那是一种极致的空洞,仿佛灵魂被抽走了一般,眼神涣散,没有任何焦点。眼眶里氤氲着水汽,却不是嚎啕大哭的悲切,而是一种深入骨髓的,连哭泣都觉得多余的悲凉。
这神情~像极了当年,像极了凌翎坠崖后,他独自一人站在悬崖边,看见深不见底的黑暗时,那种世界崩塌,万念俱灰的模样。
一股莫名的恐慌,像冰冷的藤蔓,猝不及防的缠上了他的心脏。他几乎是下意识的迈开脚步,朝着她走了过去。
她离得很近,见到他能看清她纤长的睫毛上粘着的细小露珠,近到能闻到她发间清冷的,不同于凌翎的香气。可她,却像是完全没有察觉到他的存在,依旧维持着那个姿势,望着月亮。

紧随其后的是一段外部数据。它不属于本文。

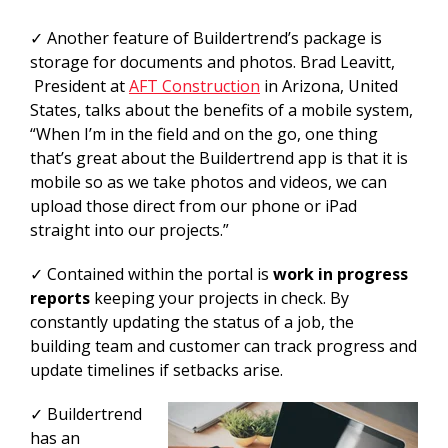
✓ Another feature of Buildertrend’s package is
storage for documents and photos. Brad Leavitt,
President at
AFT Construction
in Arizona, United
States, talks about the benefits of a mobile system,
“When I’m in the field and on the go, one thing
that’s great about the Buildertrend app is that it is
mobile so as we take photos and videos, we can
upload those direct from our phone or iPad
straight into our projects.”
✓ Contained within the portal is
work in progress
reports
keeping your projects in check. By
constantly updating the status of a job, the
building team and customer can track progress and
update timelines if setbacks arise.
✓ Buildertrend
has an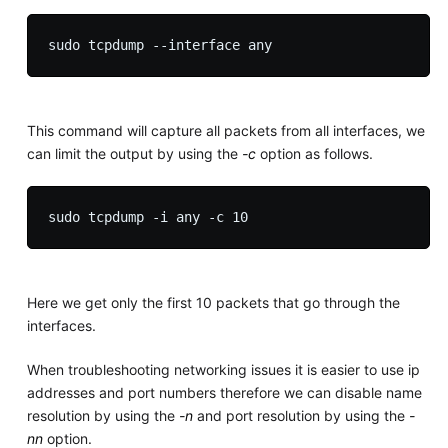
This command will capture all packets from all interfaces, we
can limit the output by using the
-c
option as follows.
Here we get only the first 10 packets that go through the
interfaces.
When troubleshooting networking issues it is easier to use ip
addresses and port numbers therefore we can disable name
resolution by using the
-n
and port resolution by using the
-
nn
option.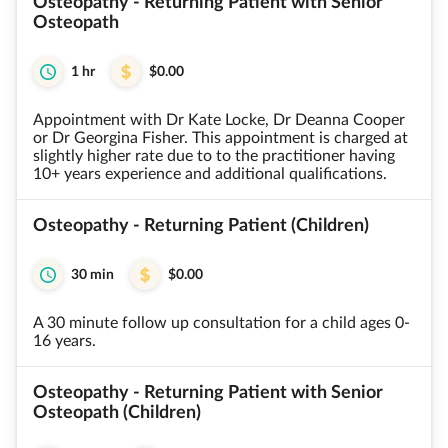
Osteopathy - Returning Patient with Senior
Osteopath
1 hr
$0.00
Appointment with Dr Kate Locke, Dr Deanna Cooper
or Dr Georgina Fisher. This appointment is charged at
slightly higher rate due to to the practitioner having
10+ years experience and additional qualifications.
Osteopathy - Returning Patient (Children)
30 min
$0.00
A 30 minute follow up consultation for a child ages 0-
16 years.
Osteopathy - Returning Patient with Senior
Osteopath (Children)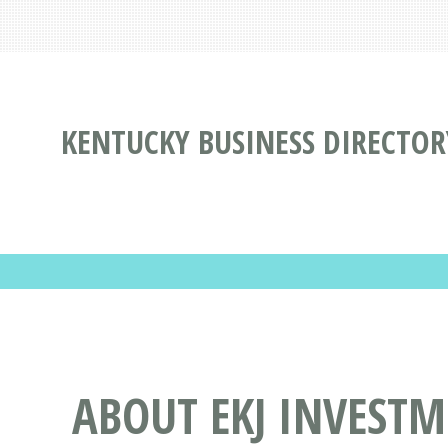
KENTUCKY BUSINESS DIRECTOR
ABOUT EKJ INVESTM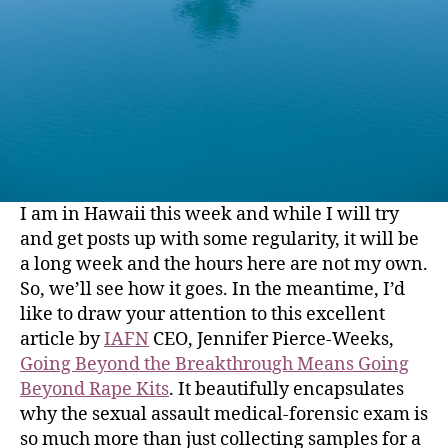
I am in Hawaii this week and while I will try
and get posts up with some regularity, it will be
a long week and the hours here are not my own.
So, we’ll see how it goes. In the meantime, I’d
like to draw your attention to this excellent
article by
IAFN
CEO, Jennifer Pierce-Weeks,
Going Beyond the Breakthrough Means Going
Beyond Rape Kits
. It beautifully encapsulates
why the sexual assault medical-forensic exam is
so much more than just collecting samples for a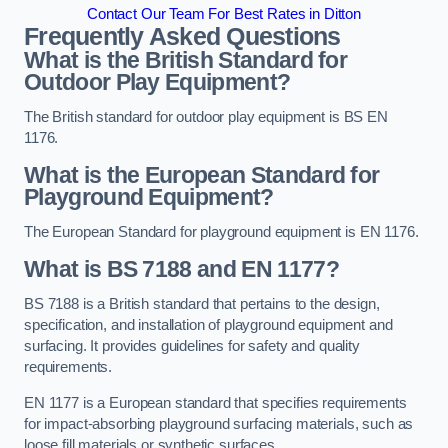
Contact Our Team For Best Rates in Ditton
Frequently Asked Questions
What is the British Standard for
Outdoor Play Equipment?
The British standard for outdoor play equipment is BS EN
1176.
What is the European Standard for
Playground Equipment?
The European Standard for playground equipment is EN 1176.
What is BS 7188 and EN 1177?
BS 7188 is a British standard that pertains to the design,
specification, and installation of playground equipment and
surfacing. It provides guidelines for safety and quality
requirements.
EN 1177 is a European standard that specifies requirements
for impact-absorbing playground surfacing materials, such as
loose fill materials or synthetic surfaces.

楚君泽伸出手,指尖在触碰到她脸颊的那一刻,微微钝住了。她的皮肤很凉,带着夜露的湿意。那点冰凉透过指尖传来,竟让他心口一阵发闷。
“在想什么?”他听到自己的声音响起,低沉?沙哑,甚至带着一丝自己都未曾发觉的柔和:“如此悲伤…”
话一出口,他便后悔了,他有什么资格问?有什么资格关心?她的悲伤难道不是拜他所赐吗?他将他囚禁在这金丝笼中,当做另一个人的影子。如今正主归来,他又何必假惺惺地来探寻她的心事。
他的指尖停留在她的脸颊上。能清晰地感觉到那冰凉的泪水,正源源不断地从她眼角滑落,浸湿了他的指腹。
就在这时,她幽幽的开口了,声音轻的像一缕烟,仿佛随时会被风吹散。
“明月几时有,把酒问青天,不知天上宫阙,今夕是何年?”
那低低的呢喃,带着一种穿越时空的孤寂与惆怅。像一把钝刀,轻轻割在楚君泽的心上。
这首词 他曾在无数个思念凌翎的深夜里读过,可从未觉得如此刺耳。
鬼使神差的他接了下去,声音低沉,带着一丝不易察觉的颤抖。
“我欲乘风归去,又恐琼楼玉宇,高处不胜寒…”
说完 他自己都愣住了,他怎么会…
她没有接话,只是轻轻叹了口气,那声叹息轻的几乎听不见,却像一根细针,精准的刺破了他心中勉强维持的平静。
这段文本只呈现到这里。